Tensor product of purely inseparable extension

Question

I would like to understand the tensor product of $A=\Bbb F_2(\sqrt{t})\otimes_{\Bbb F_2(t)}\Bbb F_2(\sqrt{t})$.

The extension $L/k:=\Bbb F_2(\sqrt{t})/\Bbb F_2(t)$ is a finite extension of degree $2$ purely inseparable since the minimal of $\sqrt{t}$ over $k$ is $P=X^2-t$ and any element $(a+b\sqrt{t})/(c+d\sqrt{t})\in L$ has its square in $k$. It must have nilpotents base on readings of different threads but if I compute the tensor product $L\otimes_kL$, with $L\cong k[X]/(X^2-t)$, I have:

$$A=L\otimes_kL=L\otimes k[X]/(X^2-t)=L[X]/(X^2-t)=L[X]/(X-\sqrt{t})^2$$

(edited: can't use CRT here!)

How could I find the nilpotents?

Answer 1

$A$ does have nilpotents, namely $X-\sqrt{t}$ by Frobenius (there is nothing mysterious here; this is simply what you have already observed).

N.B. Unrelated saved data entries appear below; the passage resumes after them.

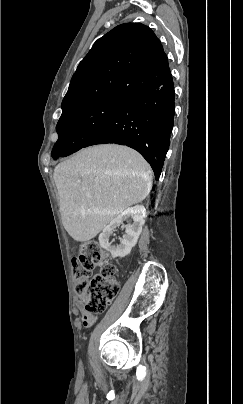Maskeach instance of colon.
<instances>
[{
	"label": "colon",
	"instance_id": "5ec220e1",
	"mask_svg": "<svg viewBox=\"0 0 243 404\" xmlns=\"http://www.w3.org/2000/svg\"><path fill=\"white\" fill-rule=\"evenodd\" d=\"M76 278L75 293L89 314L102 313L118 292L116 267L109 261L107 253L95 241L80 246L78 258L73 262ZM95 268H100L90 276Z\"/></svg>",
	"mask_w": 243,
	"mask_h": 404
}]
</instances>
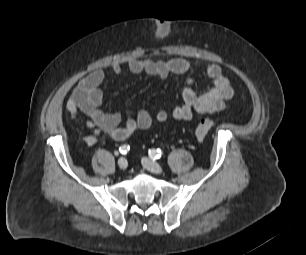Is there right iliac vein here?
<instances>
[{
	"mask_svg": "<svg viewBox=\"0 0 306 255\" xmlns=\"http://www.w3.org/2000/svg\"><path fill=\"white\" fill-rule=\"evenodd\" d=\"M118 166L120 169L125 170L127 168V160L125 158H120L118 160Z\"/></svg>",
	"mask_w": 306,
	"mask_h": 255,
	"instance_id": "1",
	"label": "right iliac vein"
}]
</instances>
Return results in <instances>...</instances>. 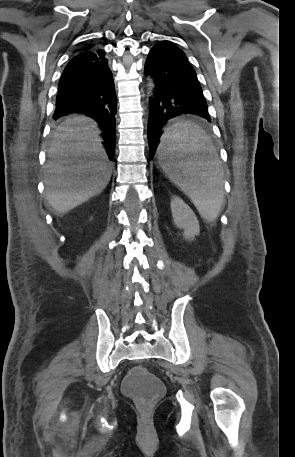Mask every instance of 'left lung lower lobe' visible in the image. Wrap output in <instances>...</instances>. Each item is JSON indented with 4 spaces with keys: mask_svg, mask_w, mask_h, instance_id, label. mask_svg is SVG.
Segmentation results:
<instances>
[{
    "mask_svg": "<svg viewBox=\"0 0 295 457\" xmlns=\"http://www.w3.org/2000/svg\"><path fill=\"white\" fill-rule=\"evenodd\" d=\"M145 74L155 84L150 100L148 142L153 158L161 142L162 128L176 116L193 114L211 121L202 88L185 53L169 41L155 44L145 63Z\"/></svg>",
    "mask_w": 295,
    "mask_h": 457,
    "instance_id": "1",
    "label": "left lung lower lobe"
}]
</instances>
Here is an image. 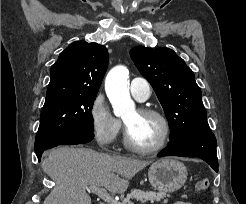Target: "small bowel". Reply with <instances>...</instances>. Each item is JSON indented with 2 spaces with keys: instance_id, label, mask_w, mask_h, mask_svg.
Wrapping results in <instances>:
<instances>
[{
  "instance_id": "1",
  "label": "small bowel",
  "mask_w": 246,
  "mask_h": 204,
  "mask_svg": "<svg viewBox=\"0 0 246 204\" xmlns=\"http://www.w3.org/2000/svg\"><path fill=\"white\" fill-rule=\"evenodd\" d=\"M173 204H192V203H189V202H183V201H178V202H175Z\"/></svg>"
}]
</instances>
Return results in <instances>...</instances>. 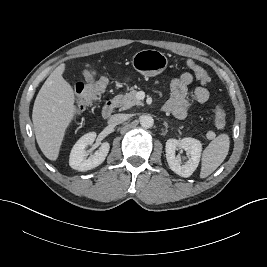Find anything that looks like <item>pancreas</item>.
<instances>
[{
	"label": "pancreas",
	"mask_w": 267,
	"mask_h": 267,
	"mask_svg": "<svg viewBox=\"0 0 267 267\" xmlns=\"http://www.w3.org/2000/svg\"><path fill=\"white\" fill-rule=\"evenodd\" d=\"M136 93L137 91L131 88L129 93L115 96L114 102L121 110H127L134 105H141L142 102L136 98Z\"/></svg>",
	"instance_id": "obj_1"
}]
</instances>
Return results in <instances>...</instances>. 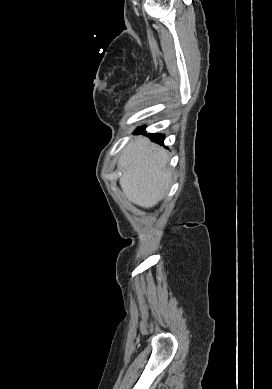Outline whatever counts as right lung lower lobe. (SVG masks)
<instances>
[{
    "label": "right lung lower lobe",
    "mask_w": 272,
    "mask_h": 389,
    "mask_svg": "<svg viewBox=\"0 0 272 389\" xmlns=\"http://www.w3.org/2000/svg\"><path fill=\"white\" fill-rule=\"evenodd\" d=\"M144 128H138V131H143ZM152 141L163 144L164 136L162 134H149Z\"/></svg>",
    "instance_id": "98d812e1"
}]
</instances>
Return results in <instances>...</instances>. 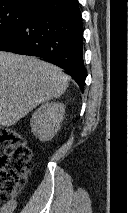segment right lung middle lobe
<instances>
[{"mask_svg":"<svg viewBox=\"0 0 128 213\" xmlns=\"http://www.w3.org/2000/svg\"><path fill=\"white\" fill-rule=\"evenodd\" d=\"M31 9L12 5L0 7V41L21 25Z\"/></svg>","mask_w":128,"mask_h":213,"instance_id":"right-lung-middle-lobe-1","label":"right lung middle lobe"}]
</instances>
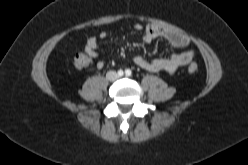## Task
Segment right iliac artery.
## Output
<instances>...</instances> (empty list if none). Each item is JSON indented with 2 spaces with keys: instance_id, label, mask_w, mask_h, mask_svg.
Returning a JSON list of instances; mask_svg holds the SVG:
<instances>
[{
  "instance_id": "obj_1",
  "label": "right iliac artery",
  "mask_w": 248,
  "mask_h": 165,
  "mask_svg": "<svg viewBox=\"0 0 248 165\" xmlns=\"http://www.w3.org/2000/svg\"><path fill=\"white\" fill-rule=\"evenodd\" d=\"M123 74H124L123 70H119V71H118V75H119V76H123Z\"/></svg>"
}]
</instances>
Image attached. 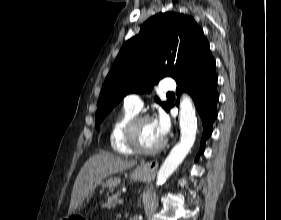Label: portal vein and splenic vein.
<instances>
[{
  "label": "portal vein and splenic vein",
  "instance_id": "obj_1",
  "mask_svg": "<svg viewBox=\"0 0 281 220\" xmlns=\"http://www.w3.org/2000/svg\"><path fill=\"white\" fill-rule=\"evenodd\" d=\"M118 202H119V205H123V203H124V199H122V198H121V199H119V201H118Z\"/></svg>",
  "mask_w": 281,
  "mask_h": 220
}]
</instances>
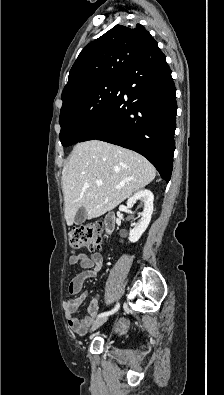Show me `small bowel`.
Masks as SVG:
<instances>
[{"instance_id":"obj_1","label":"small bowel","mask_w":224,"mask_h":395,"mask_svg":"<svg viewBox=\"0 0 224 395\" xmlns=\"http://www.w3.org/2000/svg\"><path fill=\"white\" fill-rule=\"evenodd\" d=\"M102 263L103 258L99 252H93L91 255L80 253L69 258V264L78 265L82 268V271L74 276L69 284V293L76 298L65 301L63 306L69 328L79 335L85 334L99 310L98 296H96L88 308V314L82 320L74 316L87 297V292L82 290L83 284L85 280L97 274L102 267ZM115 329L119 332L125 331L127 329L126 320L120 319Z\"/></svg>"}]
</instances>
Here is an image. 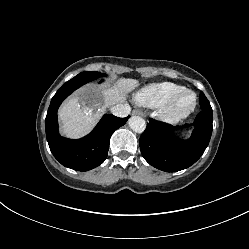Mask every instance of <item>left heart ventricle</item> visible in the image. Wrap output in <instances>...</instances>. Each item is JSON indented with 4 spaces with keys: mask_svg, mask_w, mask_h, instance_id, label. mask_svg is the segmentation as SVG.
Segmentation results:
<instances>
[{
    "mask_svg": "<svg viewBox=\"0 0 249 249\" xmlns=\"http://www.w3.org/2000/svg\"><path fill=\"white\" fill-rule=\"evenodd\" d=\"M191 102V97L188 94H184L180 97L178 101V107L184 108Z\"/></svg>",
    "mask_w": 249,
    "mask_h": 249,
    "instance_id": "1",
    "label": "left heart ventricle"
}]
</instances>
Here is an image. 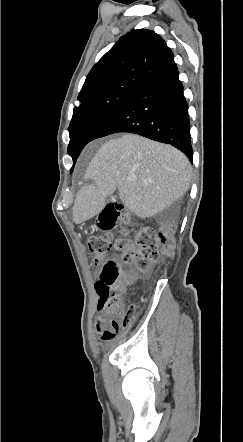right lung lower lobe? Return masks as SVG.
<instances>
[{
	"mask_svg": "<svg viewBox=\"0 0 243 442\" xmlns=\"http://www.w3.org/2000/svg\"><path fill=\"white\" fill-rule=\"evenodd\" d=\"M129 132L170 144L192 162L188 105L176 63L134 89L108 116L92 140Z\"/></svg>",
	"mask_w": 243,
	"mask_h": 442,
	"instance_id": "right-lung-lower-lobe-1",
	"label": "right lung lower lobe"
}]
</instances>
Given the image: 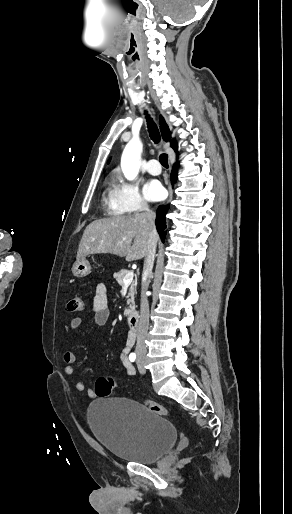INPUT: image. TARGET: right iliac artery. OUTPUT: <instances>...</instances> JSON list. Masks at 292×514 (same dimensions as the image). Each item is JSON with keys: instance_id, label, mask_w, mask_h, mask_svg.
Instances as JSON below:
<instances>
[{"instance_id": "1", "label": "right iliac artery", "mask_w": 292, "mask_h": 514, "mask_svg": "<svg viewBox=\"0 0 292 514\" xmlns=\"http://www.w3.org/2000/svg\"><path fill=\"white\" fill-rule=\"evenodd\" d=\"M135 359H136V354H135V353H131V354L129 355V360H130L131 362H134V361H135Z\"/></svg>"}]
</instances>
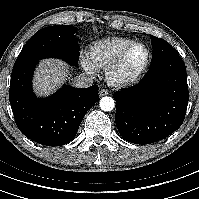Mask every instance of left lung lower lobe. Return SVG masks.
<instances>
[{
    "mask_svg": "<svg viewBox=\"0 0 199 199\" xmlns=\"http://www.w3.org/2000/svg\"><path fill=\"white\" fill-rule=\"evenodd\" d=\"M115 121L121 136L135 144L160 141L183 123L189 92L179 55L153 64L139 84L114 94Z\"/></svg>",
    "mask_w": 199,
    "mask_h": 199,
    "instance_id": "0a47b994",
    "label": "left lung lower lobe"
}]
</instances>
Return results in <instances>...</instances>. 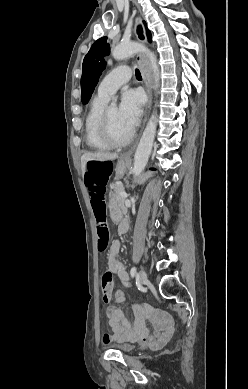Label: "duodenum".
<instances>
[{
	"label": "duodenum",
	"instance_id": "410a0bca",
	"mask_svg": "<svg viewBox=\"0 0 248 389\" xmlns=\"http://www.w3.org/2000/svg\"><path fill=\"white\" fill-rule=\"evenodd\" d=\"M119 232H120L121 234L125 233V226H124L123 224H121L120 229H119Z\"/></svg>",
	"mask_w": 248,
	"mask_h": 389
}]
</instances>
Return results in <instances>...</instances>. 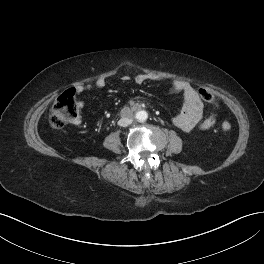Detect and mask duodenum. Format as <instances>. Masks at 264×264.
<instances>
[{"label":"duodenum","instance_id":"1","mask_svg":"<svg viewBox=\"0 0 264 264\" xmlns=\"http://www.w3.org/2000/svg\"><path fill=\"white\" fill-rule=\"evenodd\" d=\"M140 109H141V107L139 105H136V106H133L131 108L126 109L125 112L127 114H130V113L135 112V111H138Z\"/></svg>","mask_w":264,"mask_h":264}]
</instances>
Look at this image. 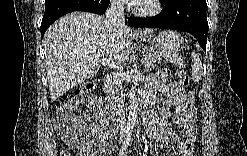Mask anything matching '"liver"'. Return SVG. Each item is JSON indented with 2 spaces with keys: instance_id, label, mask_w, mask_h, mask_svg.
I'll list each match as a JSON object with an SVG mask.
<instances>
[{
  "instance_id": "liver-1",
  "label": "liver",
  "mask_w": 247,
  "mask_h": 156,
  "mask_svg": "<svg viewBox=\"0 0 247 156\" xmlns=\"http://www.w3.org/2000/svg\"><path fill=\"white\" fill-rule=\"evenodd\" d=\"M153 31L146 28L144 33ZM131 35L129 27L110 28L103 16L82 11L54 22L43 38L51 101L96 75L101 65L114 68L124 62Z\"/></svg>"
}]
</instances>
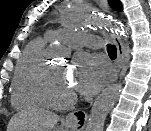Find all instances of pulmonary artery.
I'll return each instance as SVG.
<instances>
[{
	"label": "pulmonary artery",
	"mask_w": 151,
	"mask_h": 131,
	"mask_svg": "<svg viewBox=\"0 0 151 131\" xmlns=\"http://www.w3.org/2000/svg\"><path fill=\"white\" fill-rule=\"evenodd\" d=\"M47 40L60 39L62 42L71 47H79L83 45L97 46V41L93 36L76 32L70 29H57L46 32Z\"/></svg>",
	"instance_id": "pulmonary-artery-1"
}]
</instances>
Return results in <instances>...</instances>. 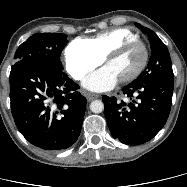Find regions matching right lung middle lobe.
I'll return each instance as SVG.
<instances>
[{"instance_id":"right-lung-middle-lobe-1","label":"right lung middle lobe","mask_w":187,"mask_h":187,"mask_svg":"<svg viewBox=\"0 0 187 187\" xmlns=\"http://www.w3.org/2000/svg\"><path fill=\"white\" fill-rule=\"evenodd\" d=\"M67 43L62 33H36L22 43L16 50L15 59L32 60L63 69L60 55Z\"/></svg>"}]
</instances>
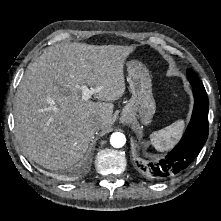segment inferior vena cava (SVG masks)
<instances>
[{
  "instance_id": "obj_1",
  "label": "inferior vena cava",
  "mask_w": 221,
  "mask_h": 221,
  "mask_svg": "<svg viewBox=\"0 0 221 221\" xmlns=\"http://www.w3.org/2000/svg\"><path fill=\"white\" fill-rule=\"evenodd\" d=\"M101 124H102V119L101 118H95V119H92L90 122H89V127L92 131H97L100 129L101 127Z\"/></svg>"
}]
</instances>
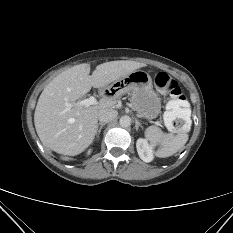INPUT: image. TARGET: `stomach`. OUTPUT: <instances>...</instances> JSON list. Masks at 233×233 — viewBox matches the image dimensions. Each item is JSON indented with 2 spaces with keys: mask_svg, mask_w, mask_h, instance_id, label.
Instances as JSON below:
<instances>
[{
  "mask_svg": "<svg viewBox=\"0 0 233 233\" xmlns=\"http://www.w3.org/2000/svg\"><path fill=\"white\" fill-rule=\"evenodd\" d=\"M116 95L131 93V102L137 113L147 119H155L161 111V100L153 89L151 76L143 70H134L116 80L107 88Z\"/></svg>",
  "mask_w": 233,
  "mask_h": 233,
  "instance_id": "0dacf381",
  "label": "stomach"
}]
</instances>
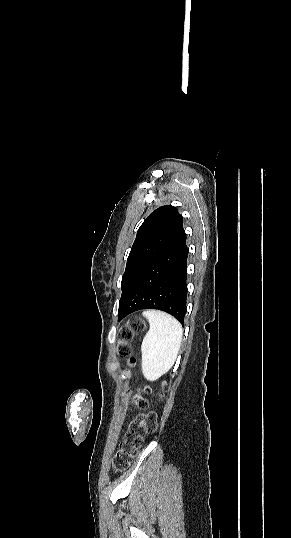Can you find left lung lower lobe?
I'll use <instances>...</instances> for the list:
<instances>
[{
    "instance_id": "obj_1",
    "label": "left lung lower lobe",
    "mask_w": 291,
    "mask_h": 538,
    "mask_svg": "<svg viewBox=\"0 0 291 538\" xmlns=\"http://www.w3.org/2000/svg\"><path fill=\"white\" fill-rule=\"evenodd\" d=\"M188 253L184 231L141 276L128 300L119 306L118 320L140 309H158L184 324Z\"/></svg>"
}]
</instances>
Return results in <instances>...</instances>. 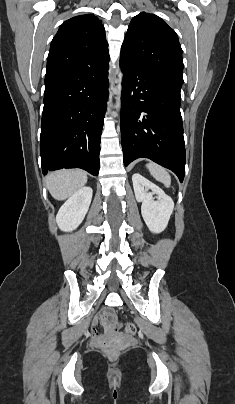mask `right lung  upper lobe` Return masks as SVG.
<instances>
[{"mask_svg":"<svg viewBox=\"0 0 235 404\" xmlns=\"http://www.w3.org/2000/svg\"><path fill=\"white\" fill-rule=\"evenodd\" d=\"M104 26L93 14L73 17L63 23L53 38L46 76L109 62Z\"/></svg>","mask_w":235,"mask_h":404,"instance_id":"1","label":"right lung upper lobe"}]
</instances>
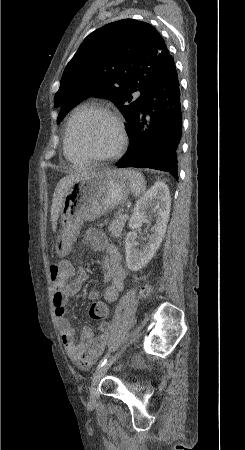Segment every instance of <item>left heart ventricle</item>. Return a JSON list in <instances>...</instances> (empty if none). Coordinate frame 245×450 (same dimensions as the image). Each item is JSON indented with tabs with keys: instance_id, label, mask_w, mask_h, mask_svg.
Segmentation results:
<instances>
[{
	"instance_id": "1",
	"label": "left heart ventricle",
	"mask_w": 245,
	"mask_h": 450,
	"mask_svg": "<svg viewBox=\"0 0 245 450\" xmlns=\"http://www.w3.org/2000/svg\"><path fill=\"white\" fill-rule=\"evenodd\" d=\"M78 143L90 154L103 156L113 152L119 144V133L109 120L98 118L90 122L75 123Z\"/></svg>"
}]
</instances>
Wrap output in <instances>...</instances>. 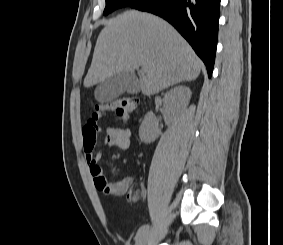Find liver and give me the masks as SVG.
<instances>
[{
	"mask_svg": "<svg viewBox=\"0 0 283 245\" xmlns=\"http://www.w3.org/2000/svg\"><path fill=\"white\" fill-rule=\"evenodd\" d=\"M201 67L191 46L169 23L130 10L106 21L83 84L88 88L117 73L137 70L140 90L153 95L174 84L195 80Z\"/></svg>",
	"mask_w": 283,
	"mask_h": 245,
	"instance_id": "6515ba94",
	"label": "liver"
}]
</instances>
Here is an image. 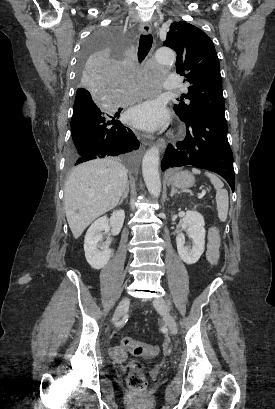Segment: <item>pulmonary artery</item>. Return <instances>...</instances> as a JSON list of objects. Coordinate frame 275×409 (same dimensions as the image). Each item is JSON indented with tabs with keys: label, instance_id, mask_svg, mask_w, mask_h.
Segmentation results:
<instances>
[{
	"label": "pulmonary artery",
	"instance_id": "1",
	"mask_svg": "<svg viewBox=\"0 0 275 409\" xmlns=\"http://www.w3.org/2000/svg\"><path fill=\"white\" fill-rule=\"evenodd\" d=\"M164 82L166 88H177L179 85L178 76L175 73H169Z\"/></svg>",
	"mask_w": 275,
	"mask_h": 409
}]
</instances>
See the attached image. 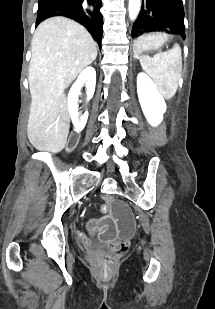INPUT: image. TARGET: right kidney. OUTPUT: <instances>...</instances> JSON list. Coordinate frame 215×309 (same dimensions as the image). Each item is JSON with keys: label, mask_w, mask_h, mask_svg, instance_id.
I'll return each mask as SVG.
<instances>
[{"label": "right kidney", "mask_w": 215, "mask_h": 309, "mask_svg": "<svg viewBox=\"0 0 215 309\" xmlns=\"http://www.w3.org/2000/svg\"><path fill=\"white\" fill-rule=\"evenodd\" d=\"M84 82H86V94L87 100H89V98H92L94 94L96 84V70L93 68V66H87V68H84L69 90L68 108L76 130H82V128H84L89 114L88 110H86V112H84V114H82V116L79 118L77 100L79 94H81V86L84 84ZM75 112L76 118L74 116Z\"/></svg>", "instance_id": "1"}]
</instances>
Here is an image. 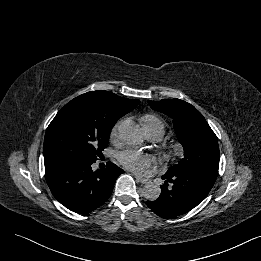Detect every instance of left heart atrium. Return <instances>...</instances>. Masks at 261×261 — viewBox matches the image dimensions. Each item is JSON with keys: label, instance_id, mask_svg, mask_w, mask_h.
<instances>
[{"label": "left heart atrium", "instance_id": "left-heart-atrium-1", "mask_svg": "<svg viewBox=\"0 0 261 261\" xmlns=\"http://www.w3.org/2000/svg\"><path fill=\"white\" fill-rule=\"evenodd\" d=\"M118 159L125 168L136 173H143L153 161L152 156L149 154L131 149L122 151L119 154Z\"/></svg>", "mask_w": 261, "mask_h": 261}]
</instances>
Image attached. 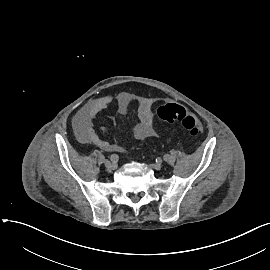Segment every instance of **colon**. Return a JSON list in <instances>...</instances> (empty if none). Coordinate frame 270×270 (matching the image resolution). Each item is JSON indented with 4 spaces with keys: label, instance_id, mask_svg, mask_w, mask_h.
<instances>
[{
    "label": "colon",
    "instance_id": "1",
    "mask_svg": "<svg viewBox=\"0 0 270 270\" xmlns=\"http://www.w3.org/2000/svg\"><path fill=\"white\" fill-rule=\"evenodd\" d=\"M158 118L168 124H179L192 136H198L202 127L197 117L188 109L178 103L163 105L157 110Z\"/></svg>",
    "mask_w": 270,
    "mask_h": 270
}]
</instances>
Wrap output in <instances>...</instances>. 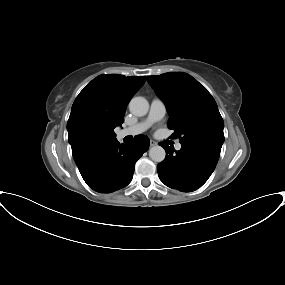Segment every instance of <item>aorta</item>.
Returning a JSON list of instances; mask_svg holds the SVG:
<instances>
[{
    "instance_id": "aorta-1",
    "label": "aorta",
    "mask_w": 285,
    "mask_h": 285,
    "mask_svg": "<svg viewBox=\"0 0 285 285\" xmlns=\"http://www.w3.org/2000/svg\"><path fill=\"white\" fill-rule=\"evenodd\" d=\"M129 110L135 116H144L149 110V103L144 97H134L129 103ZM165 156L166 152L161 146H153L149 150V157L154 162H162Z\"/></svg>"
}]
</instances>
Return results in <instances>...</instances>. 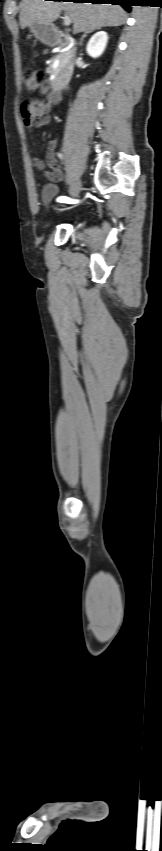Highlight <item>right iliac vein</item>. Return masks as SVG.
Listing matches in <instances>:
<instances>
[{"instance_id":"1","label":"right iliac vein","mask_w":162,"mask_h":851,"mask_svg":"<svg viewBox=\"0 0 162 851\" xmlns=\"http://www.w3.org/2000/svg\"><path fill=\"white\" fill-rule=\"evenodd\" d=\"M80 189H81V180L80 179L74 180L72 182V185H71L70 195L72 197H77L79 192H80Z\"/></svg>"}]
</instances>
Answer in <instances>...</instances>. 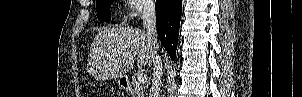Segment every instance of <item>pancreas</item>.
Here are the masks:
<instances>
[{
  "label": "pancreas",
  "instance_id": "1",
  "mask_svg": "<svg viewBox=\"0 0 302 97\" xmlns=\"http://www.w3.org/2000/svg\"><path fill=\"white\" fill-rule=\"evenodd\" d=\"M132 95H133V97H144V94L142 92V88L140 85L135 84L133 86Z\"/></svg>",
  "mask_w": 302,
  "mask_h": 97
}]
</instances>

The equivalence you posted previously, namely $A = L[X]/(X-\sqrt{t})^{2} \cong L[X]/(X-t) \times L[X]/(X-t)$, was not correct; we cannot apply the Chinese remainder theorem here.

To compute nilradical $R$ of $A = L[X]/\langle (X-\sqrt{t})^{2} \rangle$, let $I = \langle (X-\sqrt{t})^{2} \rangle$ and recall that $R$ is the intersection of all prime ideals of $A$. The prime ideals of $A$ are in bijective correspondence with the prime ideals of $L[X]$ containing $I$ via the canonical quotient homomorphism $\pi \colon L[X] \to A$. It thus suffices to compute the intersection $J$ of all prime ideals of $L[X]$ containing $I$; then $\pi(J) = R$. Any prime ideal $\mathfrak{p}$ in $L[X]$ which contains $I$ must contain $X-\sqrt{t}$, hence $\langle X - \sqrt{t} \rangle$. On the other hand, $\langle X - \sqrt{t} \rangle$ is a prime ideal of $L[X]$ containing $I$, so we see $J = \langle X - \sqrt{t} \rangle$.